Tapping your pencil on a blank sheet of paper not knowing where to start can be very frustrating. Looking through your window, praying that inspiration will hit you like a hammer and you will start writing until your fingers turn blue, most likely is not going to happen. You loathe writing, we know, that’s why you ended up reading this in the first place. It’s not because you have nothing to say, but rather because you don’t know exactly how to say it, or even worse to put in on paper. Sure, you can always send an emoji and spare yourself a misery, but that’s not going to work well with your employer, for example, right? Therefore, let’s get to it.
Practice makes it perfect
Before putting your own words on the paper, practice by writing what other people said. Play a video and write what the person is saying, word for word. This might spark your imagination and freshen up your vocabulary. It’s also a great spelling practice. In case you have any doubts, you can always use websites to help you with grammar and spelling, like Grammar Lookup. If you don’t want to bother with pausing video all the time, pick up a newspaper that will fit the writing style you want to achieve and copy texts from there. It helps with specific terms that need to be used, or with slang, depending on what you want to write about.
Watch and learn
Or, rather, listen and learn. You can just turn your TV on and listen carefully to the words that are used. TV anchors usually have a lot of experience in talking properly, using the right pronunciation, and just putting sentences together in a short-and-to-the-point order. Practice this for an hour, let’s say, and then shut it off and start writing about what you heard. If you remember any of the phrases, put them in too, just make sure that they are in the right place in the text. Write as you talk. Don’t stress yourself about not making it perfect, it’s a work in progress. If the news is too boring for you, listen to any kind of tutorials, or narrated TV shows.
It’s so much easier to watch a video, we know. But in order to write properly, reading is one of the best ways to go, so make an effort. There must be something that you like to read, a novel, or short stories, anything will do. The more you read, the better your writing will be. Pay attention to the choice of words and the way ideas are linked into one clever story. If you find any words that you’ve never heard of, write them down and look it up. When you find the meaning, put it back into the sentence from the book and read it again. Also, look at the synonyms and the opposites, and try to remember them. This way you are practicing reading and writing at the same time.
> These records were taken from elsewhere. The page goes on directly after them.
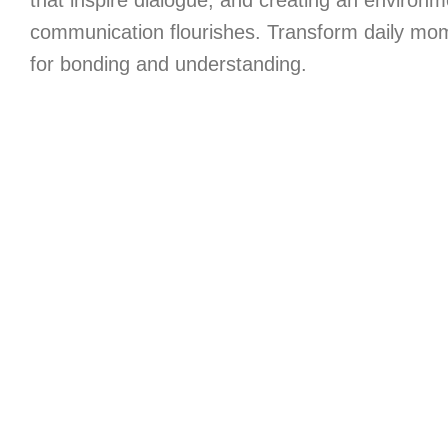
that inspire dialogue, and creating an environ
communication flourishes. Transform daily mom
for bonding and understanding.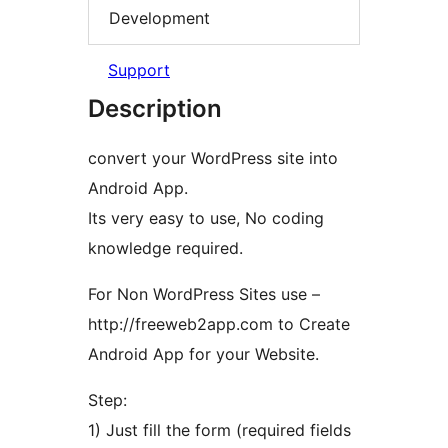
Development
Support
Description
convert your WordPress site into
Android App.
Its very easy to use, No coding
knowledge required.
For Non WordPress Sites use –
http://freeweb2app.com to Create
Android App for your Website.
Step:
1) Just fill the form (required fields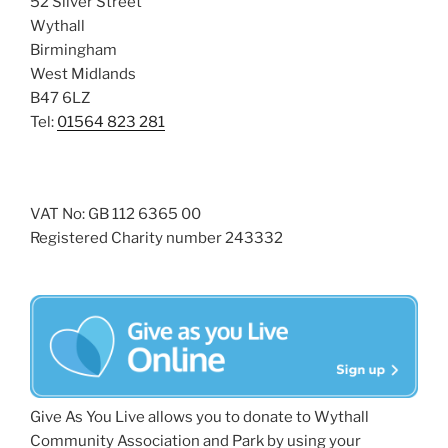
52 Silver Street
Wythall
Birmingham
West Midlands
B47 6LZ
Tel:
01564 823 281
VAT No: GB 112 6365 00
Registered Charity number 243332
Give As You Live allows you to donate to Wythall
Community Association and Park by using your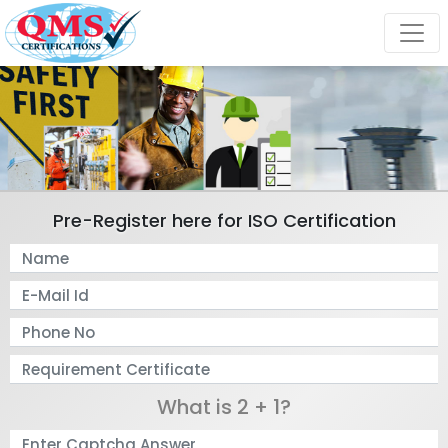
Pre-Register here for ISO Certification
What is 2 + 1?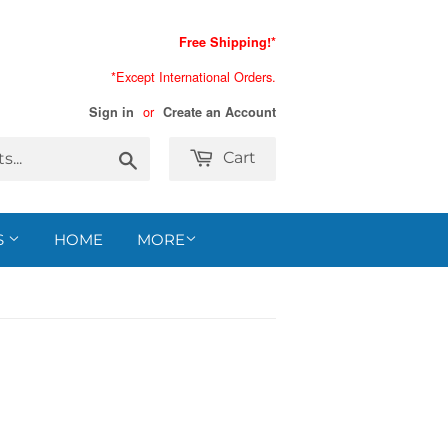
Free Shipping!*
*Except International Orders.
or
Sign in
Create an Account
Search
Cart
S
HOME
MORE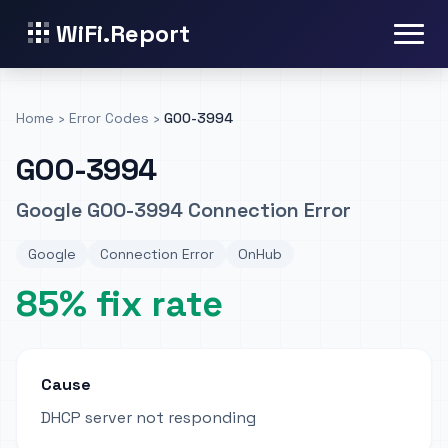
WiFi.Report
Home
›
Error Codes
›
GOO-3994
GOO-3994
Google GOO-3994 Connection Error
Google
Connection Error
OnHub
85% fix rate
Cause
DHCP server not responding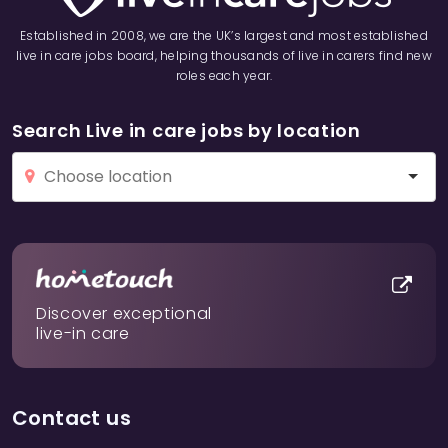
Established in 2008, we are the UK’s largest and most established
live in care jobs board, helping thousands of live in carers find new
roles each year.
Search Live in care jobs by location
Discover exceptional
live-in care
Contact us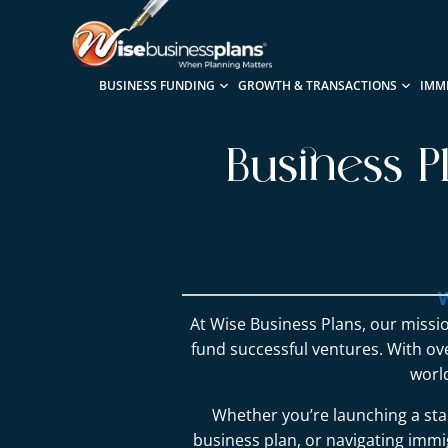
BUSINESS FUNDING
GROWTH & TRANSACTIONS
IMM
Business P
W
At Wise Business Plans, our missio
fund successful ventures. With o
worl
Whether you’re launching a sta
business plan, or navigating immig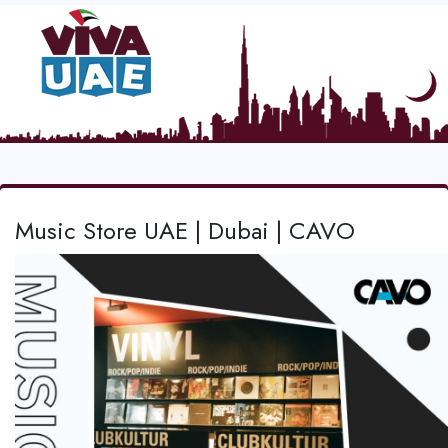
Music Store UAE | Dubai | CAVO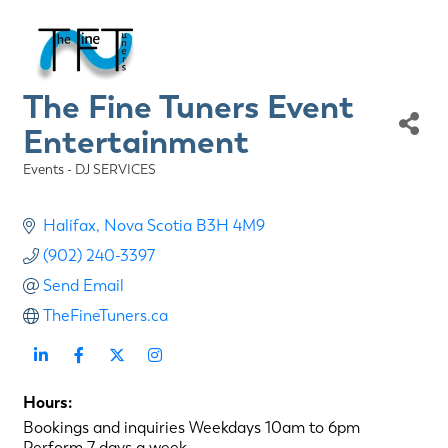
The Fine Tuners Event
Entertainment
Events - DJ SERVICES
Categories
Halifax
Nova Scotia
B3H 4M9
(902) 240-3397
Send Email
TheFineTuners.ca
Hours:
Bookings and inquiries Weekdays 10am to 6pm
Perform 7 days a week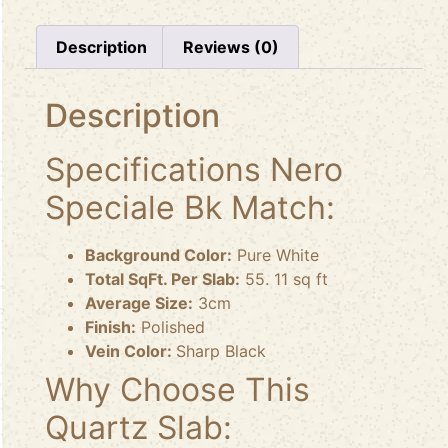
Description
Reviews (0)
Description
Specifications Nero
Speciale Bk Match:
Background Color:
Pure White
Total SqFt. Per Slab:
55. 11 sq ft
Average Size:
3cm
Finish:
Polished
Vein Color:
Sharp Black
Why Choose This
Quartz Slab: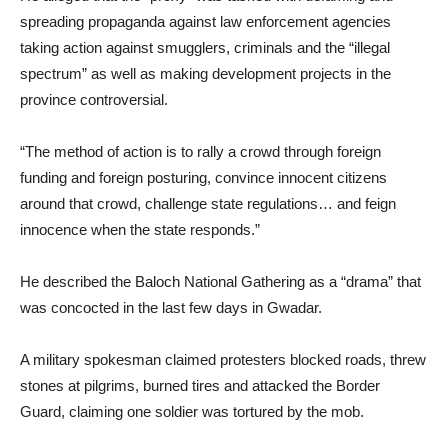
spreading propaganda against law enforcement agencies
taking action against smugglers, criminals and the “illegal
spectrum” as well as making development projects in the
province controversial.
“The method of action is to rally a crowd through foreign
funding and foreign posturing, convince innocent citizens
around that crowd, challenge state regulations… and feign
innocence when the state responds.”
He described the Baloch National Gathering as a “drama” that
was concocted in the last few days in Gwadar.
A military spokesman claimed protesters blocked roads, threw
stones at pilgrims, burned tires and attacked the Border
Guard, claiming one soldier was tortured by the mob.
If you find any headlines, or phrases, or sentences that you really like and find them inspirational, write them down, or even better make folders. Sort them by the theme, for example, politics, entertainment, etc., or by the form; headlines, jokes, examples, or phrases. This can be very useful when you get stuck and cannot find any motivation for writing by saving you a lot of time and effort.
Make writing a habit
Write, write, write. Recipes, or quick notes for your family or roommates. Make use of any situation to write. This will better your writing skills slowly, but surely. Writing a journal is one of the best ideas to further develop your writing. First of all, no one will ever see it, so relax about making mistakes, or scrabble. Depending on what type of writing you want to build, practice short sentences that get to the point right away, or if that’s too flat for your needs, try adding some pizzazz to it by going deep and wide into explaining the story.
Think before writing
Finally, after all the practice, try to write an actual essay. First, ask yourself who are you writing for? This is crucial. Imagine that you are a mentor to that one person, or to the audience, and make a plan. First, you need a captivating, powerful headline. Something that will make a person want to continue reading.
Then, take your time to make a blueprint of your essay or an article, and do not rush things. Think about the major points you want to make and make a list; this will be like a bone structure of your paper. Now, for example, if your topic is about the best chocolates in the world, think about the first thought that comes to your mind when you see it. Or start with a little bit of history like how it’s made, where was it first introduced, how many different sorts we have today and so on.
Next is the body of your text. This is where you have all the liberty to go into details of every fact you already mentioned in the opening paragraph or two and develop the story further. Here you can add some scientific data, and go into teeny tiny specifics. The body usually takes about 60-70% of your paper, so feel free to cover every layer of the story on hand. If you have any examples, or, if appropriate, to crack a light joke, this would be the right time to present it.
In closing, sum up everything you wrote about so far in a few sentences and make it inspirational. Your readers should feel good about reading it, so remember, no judging!
Writing is creating; you actually created something amazing. It’s probably not going to end up on the front pages of the newspapers, but it still gives you a satisfying feeling that you completed the task. You actually turned lemons into lemonade (or a lemon drop cocktail?). Remember one more thing – do not be intimidated by the critiques, or if you don’t get any comments at all. You put yourself out there, your thoughts and ideas, and that in itself is a great accomplishment.